PDA

View Full Version : How do I add constraints to my Nearest Neighbour algorithm in VBA



Daph1990
02-25-2023, 10:06 AM
I'm working on a routing heuristics problem where the goal is to organise the cluster of locations that are extremely urgent, the cluster of locations that are urgent, the cluster of locations that are mildly urgent, etc. reducing in urgency as it goes along. I need to decide which critical locations to visit and in which order (not all locations will be visited in every instance).


As a bit of background so you understand each dimension etc - the locations are organised in *C* clusters, where the first cluster is the most urgent, and the last cluster is the least urgent, the team is only allowed to visit locations in the *d* most urgent clusters which have not been completely visited. Each cluster-location has a score for completion. More urgent clusters have higher scores. There is also a maximum time *T* to complete the mission.

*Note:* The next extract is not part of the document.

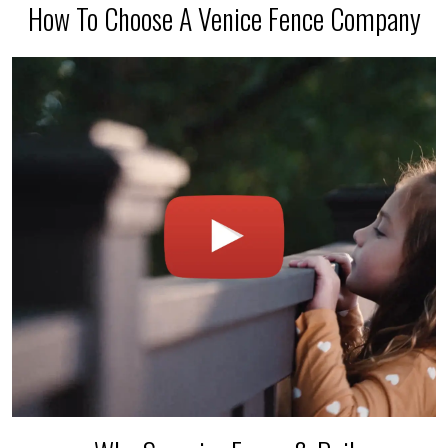
How To Choose A Venice Fence Company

The problem can be formalised as this:


• The locations *i= 0,1, …, n*. The location *0* is the starting and ending point of your tour (i.e., the team base)
• The distance between the locations are given, *dij , i,j=0,.., n* (as well as the coordinates of each location for ease of representation).
• The time available to complete the tour is at most *T* units. The time spent at each location is considered to be negligible.
• The clusters *c=1,…,C*. and their associated scores *si*, with *si > sj, if i < j*. Note that this data structure index starts from 1, because the location 0 is not associated to a cluster.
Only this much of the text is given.